Open data: what is it and why are people so scared of it?

It’s being used to find savings in the NHS, and help rescue people following natural disasters — but not everyone's convinced

The internet age is entering its next phase, one in which a global network of things looks set to accelerate human progress to break-neck speeds.

At the heart of this technological transition is data. But not just any kind of data — open data.

To understand what that means, and thereby understand why there’s been such resistance to the idea, it’s important to first divorce the term data from all its NSA-Wikileaks-Hacking associations.

Data is simply information, digitised. And on the internet, everything is data. There’s financial data, scientific data, geographical data — and right now almost all of it is closed.

By closed, I mean ‘not public’ — and not exactly allowed to share. That may sound all well-and-good, but who wants all their info out there for anyone to see and use?

But not only is that line of thinking short-sighted, it’s woefully misinformed. Your personal data isn’t being opened up. It’s yours and it will stay yours.

So I held a series of interviews with leading figures at the quango Open Data Institute (ODI) about its government-backed data-driven project.

"Control is essential,” said James Smith, Head of Research and Development at the ODI.

“We’re entering an age where privacy isn’t about what you tell people about yourself, it’s about the data that others collect on you. People need to be given control over information about them, and allowed to give or deny access to it as they want, rather than have it treated as a commodity to be traded."

As Smith points out, it’s not as though your data isn’t already out there making the rounds in the cybersphere. The government tracks it, Facebook and Google sell it. 

By the sounds of it, the whole open data thing is really about enabling everyone to access information to use for a greater good. Enter: The Data Spectrum.


In an attempt to clear up the complexities of data classification, and tackle the public’s pretty poor data literacy, the ODI has designed the above infographic to show what type of data goes where.

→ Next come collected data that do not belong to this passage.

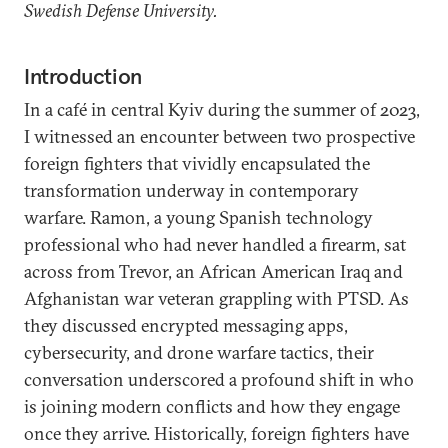
Swedish Defense University.
Introduction
In a café in central Kyiv during the summer of 2023,
I witnessed an encounter between two prospective
foreign fighters that vividly encapsulated the
transformation underway in contemporary
warfare. Ramon, a young Spanish technology
professional who had never handled a firearm, sat
across from Trevor, an African American Iraq and
Afghanistan war veteran grappling with PTSD. As
they discussed encrypted messaging apps,
cybersecurity, and drone warfare tactics, their
conversation underscored a profound shift in who
is joining modern conflicts and how they engage
once they arrive. Historically, foreign fighters have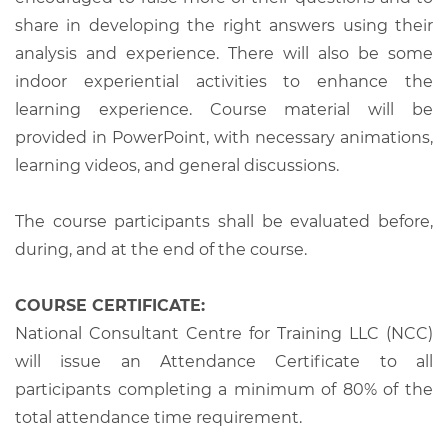
share in developing the right answers using their
analysis and experience. There will also be some
indoor experiential activities to enhance the
learning experience. Course material will be
provided in PowerPoint, with necessary animations,
learning videos, and general discussions.
The course participants shall be evaluated before,
during, and at the end of the course.
COURSE CERTIFICATE:
National Consultant Centre for Training LLC (NCC)
will issue an Attendance Certificate to all
participants completing a minimum of 80% of the
total attendance time requirement.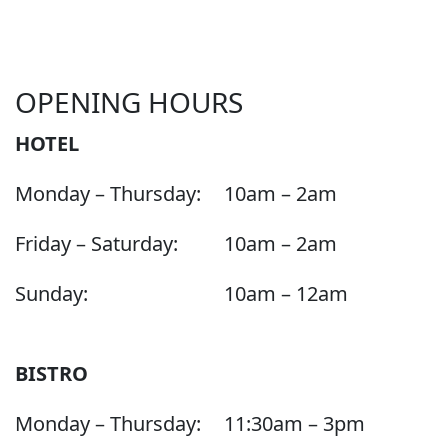
OPENING HOURS
HOTEL
Monday – Thursday:
10am – 2am
Friday – Saturday:
10am – 2am
Sunday:
10am – 12am
BISTRO
Monday – Thursday:
11:30am – 3pm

Gavin Starks, the ODI CEO, said: "Your personal data can span across closed, shared, and open data.

“For example, sharing your personal health records with your doctor - not the world - means they have a complete picture of your health history. Sharing data for research helps society combat disease, but equally we don’t want your personal health data to be made available to ‘anyone for any purpose’ to protect sensitive information."

He added: "Similarly, we need strong legal processes to address our national security, but not at the expense of social freedom."

But as some data stays behind closed doors, and other can be shared with specific people and organisations, there is merit in opening up massive databases to the public.

In doing so, businesses and governments can draw upon the data-expertise of people from the outside.

The Department of Environment, Food and Rural Affairs (DEFRA) is in the midst of making public an astonishing 8,000 datasets — an initiative that’s been dubbed #openDEFRA.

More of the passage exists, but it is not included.